* [WHAT THE TASK REQUIRES] Return, with both end lines included, exactly what the data below holds from the line with "-LBMA03-MLA" through the line with "Ovoce sušíme ve vlastní sušárně", though not the pictures.

****

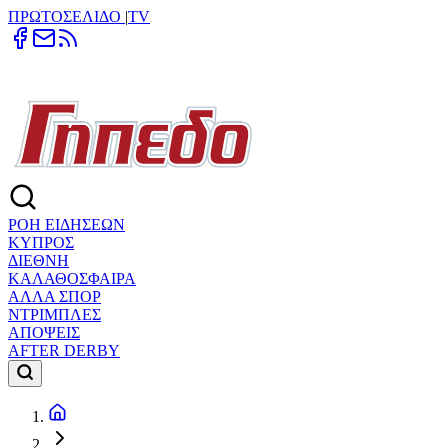
ΠΡΩΤΟΣΕΛΙΔΟ
|
TV
ΡΟΗ ΕΙΔΗΣΕΩΝ
ΚΥΠΡΟΣ
ΔΙΕΘΝΗ
ΚΑΛΑΘΟΣΦΑΙΡΑ
ΑΛΛΑ ΣΠΟΡ
ΝΤΡΙΜΠΛΕΣ
ΑΠΟΨΕΙΣ
AFTER DERBY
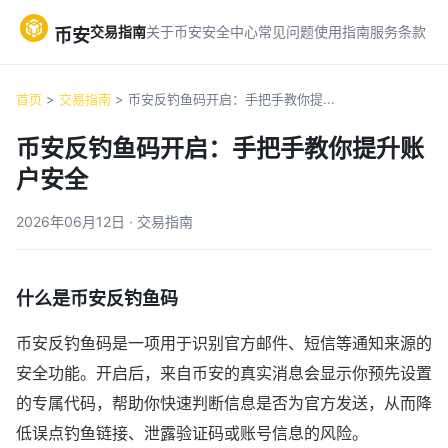
交易指南
关于币安
安全中心
常见问题
使用指南
服务条款
币安
首页
>
交易指南
> 币安反钓鱼码开启：手把手教你提...
币安反钓鱼码开启：手把手教你提升账
户安全
2026年06月12日 · 交易指南
什么是币安反钓鱼码
币安反钓鱼码是一项用于识别官方邮件、短信等通知来源的
安全功能。开启后，来自币安的真实消息会显示你预先设置
的专属代码，帮助你快速判断信息是否为官方发送，从而降
低误点钓鱼链接、泄露验证码或账号信息的风险。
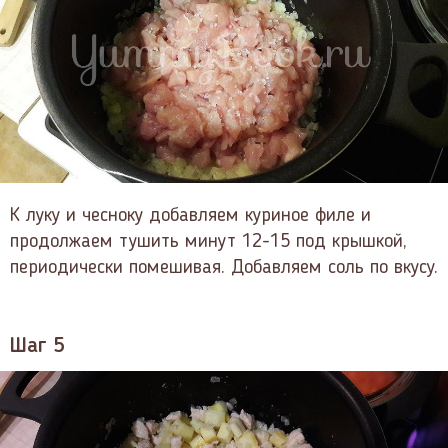
К луку и чесноку добавляем куриное филе и
продолжаем тушить минут 12-15 под крышкой,
периодически помешивая. Добавляем соль по вкусу.
Шаг 5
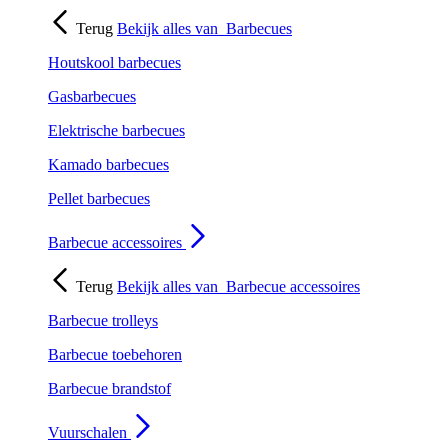
Terug
Bekijk alles van
Barbecues
Houtskool barbecues
Gasbarbecues
Elektrische barbecues
Kamado barbecues
Pellet barbecues
Barbecue accessoires
Terug
Bekijk alles van
Barbecue accessoires
Barbecue trolleys
Barbecue toebehoren
Barbecue brandstof
Vuurschalen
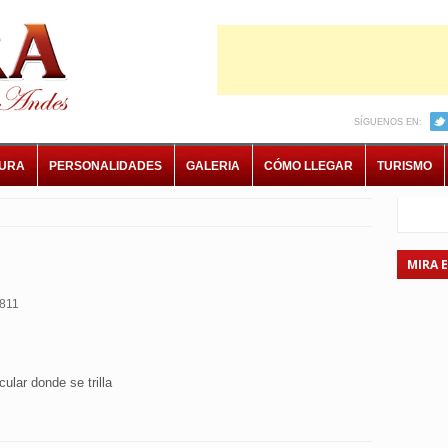
SÍGUENOS EN:
TURA
PERSONALIDADES
GALERIA
CÓMO LLEGAR
TURISMO
MIRA 
811
cular donde se trilla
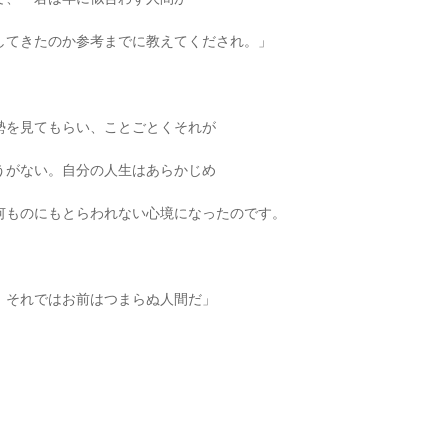
してきたのか参考までに教えてくだされ。」
勢を見てもらい、ことごとくそれが
うがない。自分の人生はあらかじめ
何ものにもとらわれない心境になったのです。
。それではお前はつまらぬ人間だ」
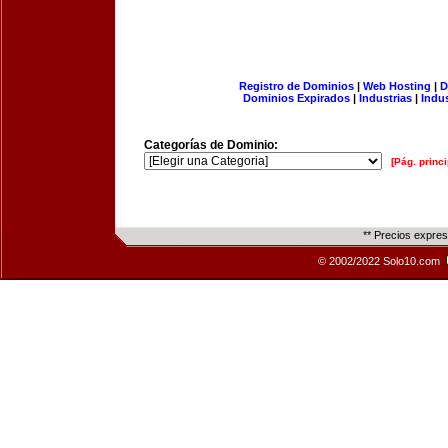
Registro de Dominios
|
Web Hosting
|
D
Dominios Expirados
|
Industrias
|
Indu
Categorías de Dominio:
[Pág. princi
** Precios expre
© 2002/2022 Solo10.com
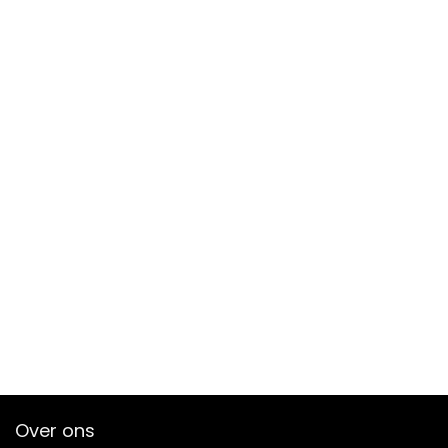
Over ons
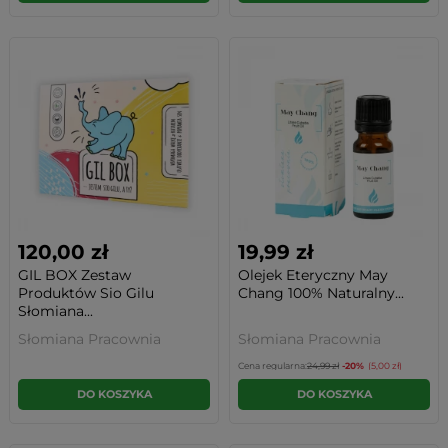
120,00 zł
19,99 zł
GIL BOX Zestaw
Olejek Eteryczny May
Produktów Sio Gilu
Chang 100% Naturalny...
Słomiana...
Słomiana Pracownia
Słomiana Pracownia
Cena regularna:
24,99 zł
-20%
(5,00 zł)
DO KOSZYKA
DO KOSZYKA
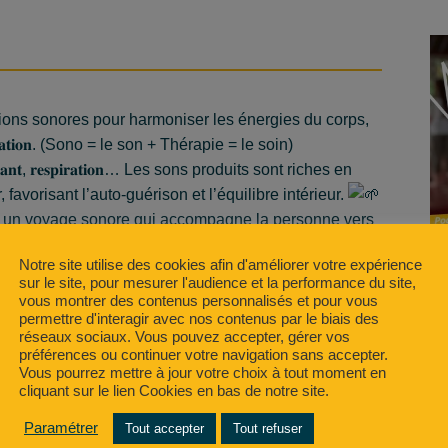
 les vibrations sonores pour harmoniser les énergies du corps,
𝐱𝐚𝐭𝐢𝐨𝐧. (Sono = le son + Thérapie = le soin)
𝐚𝐧𝐭, 𝐫𝐞𝐬𝐩𝐢𝐫𝐚𝐭𝐢𝐨𝐧… Les sons produits sont riches en
 favorisant l’auto-guérison et l’équilibre intérieur.
 un voyage sonore qui accompagne la personne vers
ue.
Notre site utilise des cookies afin d'améliorer votre expérience
opérative 𝐑𝐄𝐆𝐀𝐓𝐄. Ce statut lui permet de
sur le site, pour mesurer l'audience et la performance du site,
𝐟, de partager avec d’autres entrepreneurs qui, comme elle,
vous montrer des contenus personnalisés et pour vous
permettre d'interagir avec nos contenus par le biais des
es du salariat. Une belle façon d’allier 𝐚𝐮𝐭𝐨𝐧𝐨𝐦𝐢𝐞
réseaux sociaux. Vous pouvez accepter, gérer vos
préférences ou continuer votre navigation sans accepter.
s Mathon
(elle aussi entrepreneure au sein de
Vous pourrez mettre à jour votre choix à tout moment en
cliquant sur le lien Cookies en bas de notre site.
cours et sa passion.
Paramétrer
Tout accepter
Tout refuser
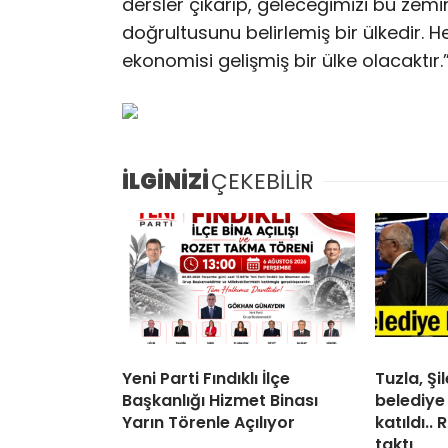
dersler çıkarıp, geleceğimizi bu zemin
doğrultusunu belirlemiş bir ülkedir.
ekonomisi gelişmiş bir ülke olacaktır.
İLGİNİZİ
ÇEKEBİLİR
Yeni Parti Fındıklı İlçe
Tuzla, Ş
Başkanlığı Hizmet Binası
belediye
Yarın Törenle Açılıyor
katıldı..
taktı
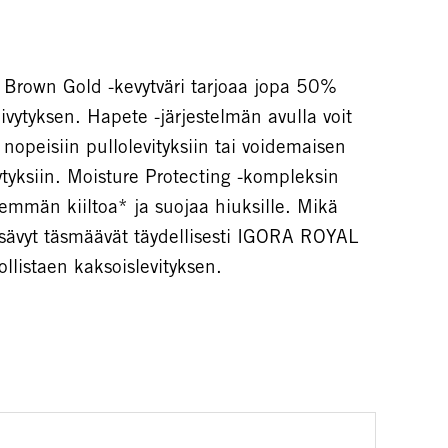
rown Gold -kevytväri tarjoaa jopa 50%
ytyksen. Hapete -järjestelmän avulla voit
nopeisiin pullolevityksiin tai voidemaisen
tyksiin. Moisture Protecting -kompleksin
mmän kiiltoa* ja suojaa hiuksille. Mikä
ävyt täsmäävät täydellisesti IGORA ROYAL
listaen kaksoislevityksen.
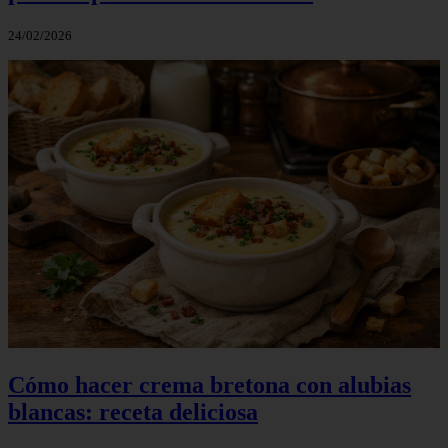
24/02/2026
Cómo hacer crema bretona con alubias
blancas: receta deliciosa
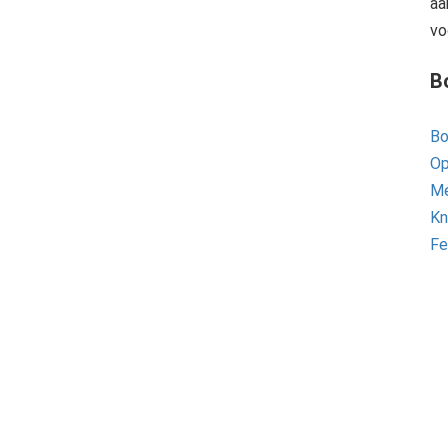
aa
vo
B
Bo
Op
Me
Kn
Fe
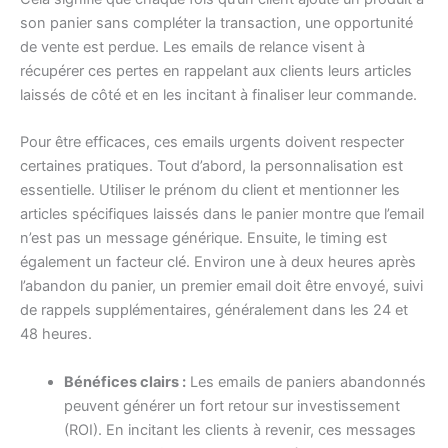
son panier sans compléter la transaction, une opportunité
de vente est perdue. Les emails de relance visent à
récupérer ces pertes en rappelant aux clients leurs articles
laissés de côté et en les incitant à finaliser leur commande.
Pour être efficaces, ces emails urgents doivent respecter
certaines pratiques. Tout d’abord, la personnalisation est
essentielle. Utiliser le prénom du client et mentionner les
articles spécifiques laissés dans le panier montre que l’email
n’est pas un message générique. Ensuite, le timing est
également un facteur clé. Environ une à deux heures après
l’abandon du panier, un premier email doit être envoyé, suivi
de rappels supplémentaires, généralement dans les 24 et
48 heures.
Bénéfices clairs :
Les emails de paniers abandonnés
peuvent générer un fort retour sur investissement
(ROI). En incitant les clients à revenir, ces messages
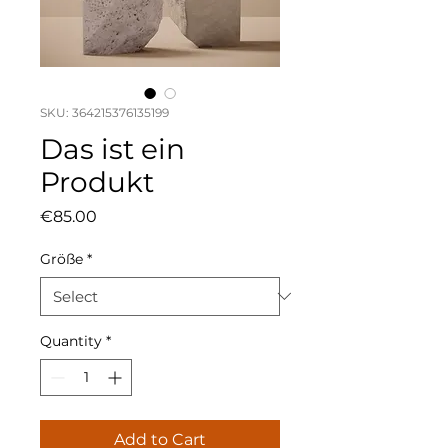
SKU: 364215376135199
Das ist ein
Produkt
Price
€85.00
Größe
*
Quantity
*
Add to Cart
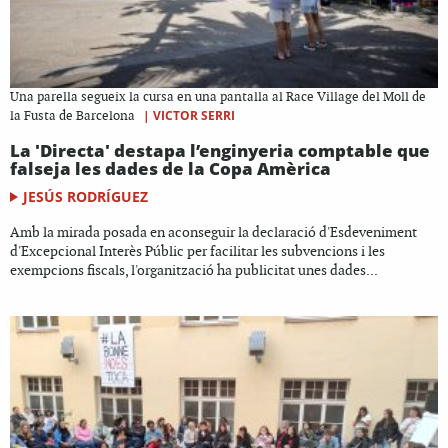
Una parella segueix la cursa en una pantalla al Race Village del Moll de
|
VICTOR SERRI
la Fusta de Barcelona
La 'Directa' destapa l’enginyeria comptable que
falseja les dades de la Copa Amèrica
JESÚS RODRÍGUEZ
Amb la mirada posada en aconseguir la declaració d'Esdeveniment
d'Excepcional Interès Públic per facilitar les subvencions i les
exempcions fiscals, l'organització ha publicitat unes dades...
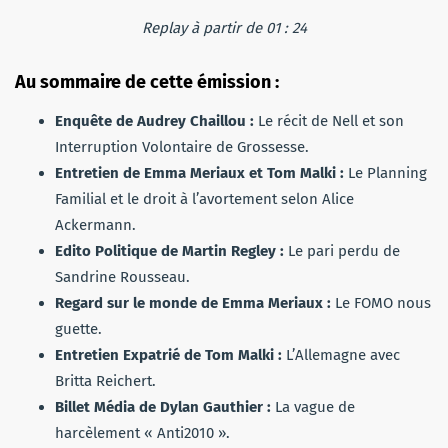
Replay à partir de 01 : 24
Au sommaire de cette émission :
Enquête de Audrey Chaillou :
Le récit de Nell et son
Interruption Volontaire de Grossesse.
Entretien de Emma Meriaux et Tom Malki :
Le Planning
Familial et le droit à l’avortement selon Alice
Ackermann.
Edito Politique de Martin Regley :
Le pari perdu de
Sandrine Rousseau.
Regard sur le monde de Emma Meriaux :
Le FOMO nous
guette.
Entretien Expatrié de Tom Malki :
L’Allemagne avec
Britta Reichert.
Billet Média de Dylan Gauthier :
La vague de
harcèlement « Anti2010 ».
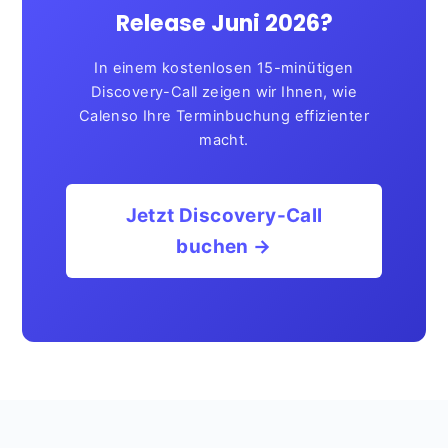
Release Juni 2026?
In einem kostenlosen 15-minütigen
Discovery-Call zeigen wir Ihnen, wie
Calenso Ihre Terminbuchung effizienter
macht.
Jetzt Discovery-Call
buchen →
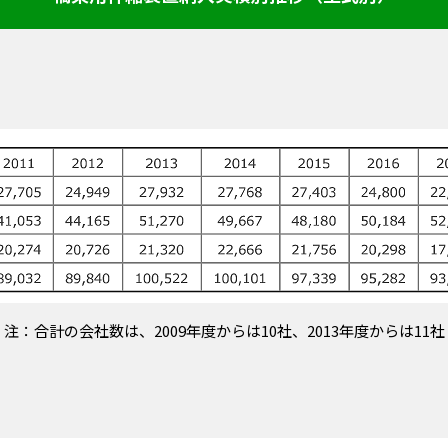
注：合計の会社数は、2009年度からは10社、2013年度からは11社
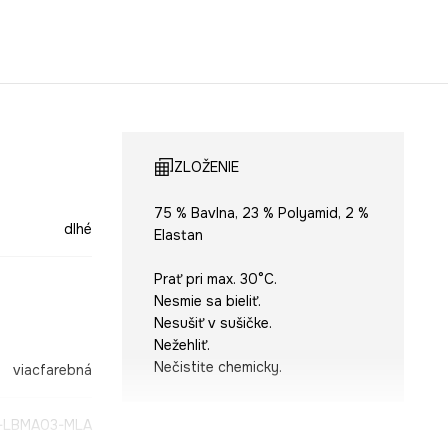
ZLOŽENIE
75 % Bavlna, 23 % Polyamid, 2 %
dlhé
Elastan
Prať pri max. 30°C.
Nesmie sa bieliť.
Nesušiť v sušičke.
Nežehliť.
Nečistite chemicky.
viacfarebná
-LBMA03-MLA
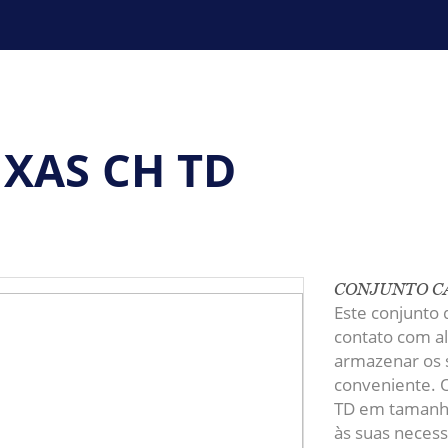
XAS CH TD
CONJUNTO CA
Este conjunto 
contato com al
armazenar os 
conveniente. O
TD em tamanhos
às suas neces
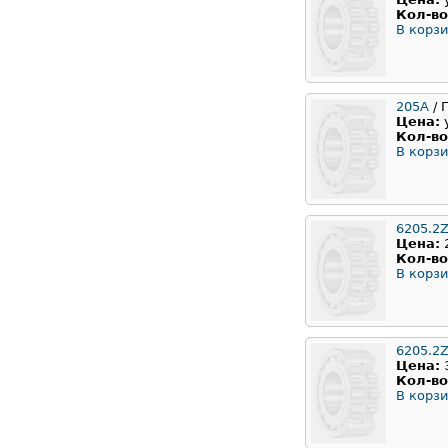
Кол-во
В корзи
205А
/ 
Цена:
Кол-во
В корзи
6205.2Z
Цена:
Кол-во
В корзи
6205.2
Цена:
Кол-во
В корзи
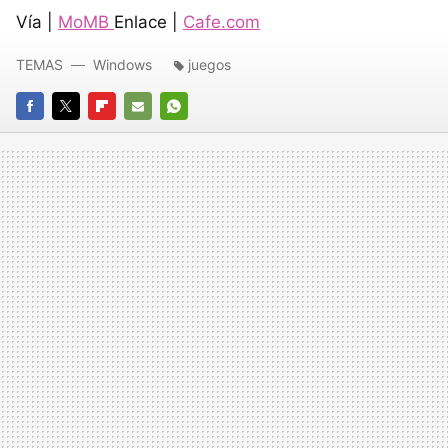
Vía |
MoMB
Enlace |
Cafe.com
TEMAS
Windows
juegos
FACEBOOK
TWITTER
FLIPBOARD
E-
WHATSAPP
MAIL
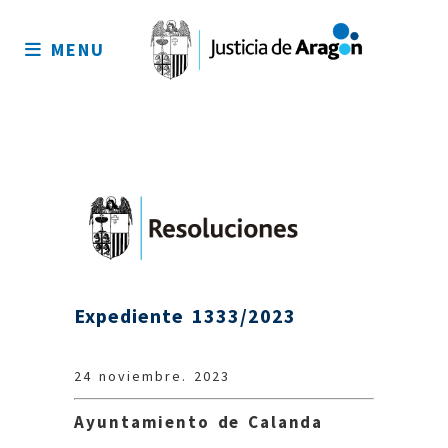
Mapa
del
MENU
sitio
Expediente 1333/2023
24 noviembre. 2023
Ayuntamiento de Calanda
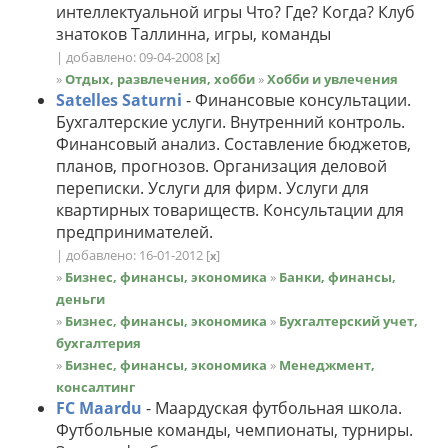
интеллектуальной игры Что? Где? Когда? Клуб
знатоков Таллинна, игры, команды
| добавлено: 09-04-2008
[
]
x
»
Отдых, развлечения, хобби
»
Хобби и увлечения
Satelles Saturni
- Финансовые консультации.
Бухгалтерские услуги. Внутренний контроль.
Финансовый анализ. Составление бюджетов,
планов, прогнозов. Организация деловой
переписки. Услуги для фирм. Услуги для
квартирных товариществ. Консультации для
предпринимателей.
| добавлено: 16-01-2012
[
]
x
»
Бизнес, финансы, экономика
»
Банки, финансы,
деньги
»
Бизнес, финансы, экономика
»
Бухгалтерский учет,
бухгалтерия
»
Бизнес, финансы, экономика
»
Менеджмент,
консалтинг
FC Maardu
- Маардуская футбольная школа.
Футбольные команды, чемпионаты, турниры.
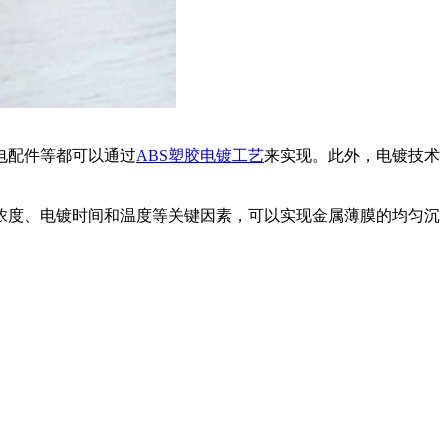
电配件等都可以通过
ABS塑胶电镀工艺
来实现。此外，电镀技术
和浓度、电镀时间和温度等关键因素，可以实现金属薄膜的均匀沉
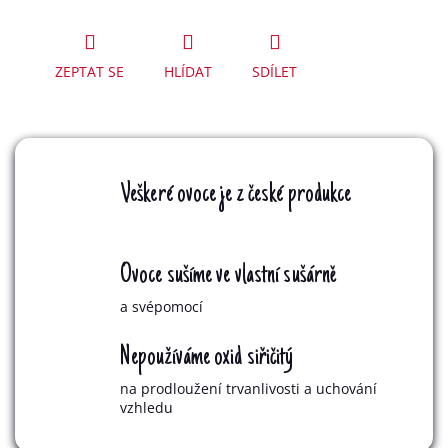
ZEPTAT SE
HLÍDAT
SDÍLET
Veškeré ovoce je z české produkce
Ovoce sušíme ve vlastní sušárně
a svépomocí
Nepoužíváme oxid siřičitý
na prodloužení trvanlivosti a uchování
vzhledu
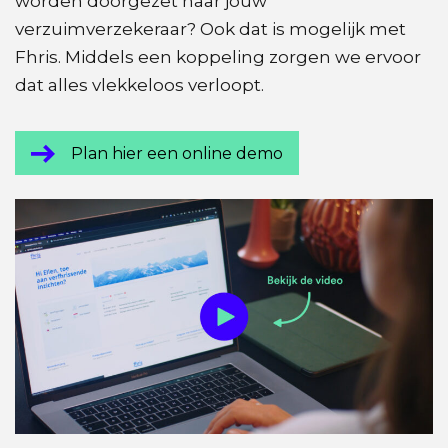
worden doorgezet naar jouw
verzuimverzekeraar? Ook dat is mogelijk met
Fhris. Middels een koppeling zorgen we ervoor
dat alles vlekkeloos verloopt.
Plan hier een online demo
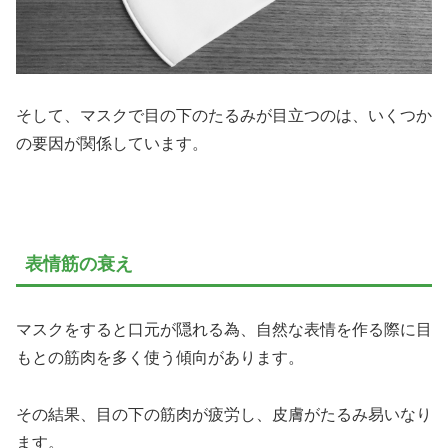
そして、マスクで目の下のたるみが目立つのは、いくつか
の要因が関係しています。
表情筋の衰え
マスクをすると口元が隠れる為、自然な表情を作る際に目
もとの筋肉を多く使う傾向があります。
その結果、目の下の筋肉が疲労し、皮膚がたるみ易いなり
ます。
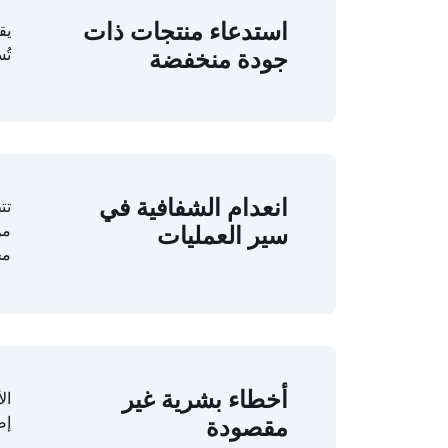
استدعاء منتجات ذات
يق
تُ
جودة منخفضة
انعدام الشفافية في
تت
من
سير العمليات
مخ
أخطاء بشرية غير
ال
إص
مقصودة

****

* [ANSWER BELOW]
-LBMA03-MLA
XAS CH TD
CONJUNTO CA
Este conjunto 
contato com al
armazenar os 
conveniente. O
TD em tamanhos
às suas neces
Кол-во
В корзи
205А
/ 
Цена:
Кол-во
В корзи
6205.2Z
Цена:
Кол-во
В корзи
6205.2
Цена:
Кол-во
В корзи
Vía |
MoMB
Enlace |
Cafe.com
TEMAS
Windows
juegos
FACEBOOK
TWITTER
FLIPBOARD
E-
WHATSAPP
MAIL
Mapa
del
MENU
sitio
Expediente 1333/2023
24 noviembre. 2023
Ayuntamiento de Calanda
интеллектуальной игры Что? Где? Когда? Клуб
знатоков Таллинна, игры, команды
| добавлено: 09-04-2008
[
]
x
»
Отдых, развлечения, хобби
»
Хобби и увлечения
Satelles Saturni
- Финансовые консультации.
Бухгалтерские услуги. Внутренний контроль.
Финансовый анализ. Составление бюджетов,
планов, прогнозов. Организация деловой
переписки. Услуги для фирм. Услуги для
квартирных товариществ. Консультации для
предпринимателей.
| добавлено: 16-01-2012
[
]
x
»
Бизнес, финансы, экономика
»
Банки, финансы,
деньги
»
Бизнес, финансы, экономика
»
Бухгалтерский учет,
бухгалтерия
»
Бизнес, финансы, экономика
»
Менеджмент,
консалтинг
FC Maardu
- Маардуская футбольная школа.
Футбольные команды, чемпионаты, турниры.
电配件等都可以通过
ABS塑胶电镀工艺
来实现。此外，电镀技术
和浓度、电镀时间和温度等关键因素，可以实现金属薄膜的均匀沉
ZEPTAT SE
HLÍDAT
SDÍLET
Veškeré ovoce je z české produkce
Ovoce sušíme ve vlastní sušárně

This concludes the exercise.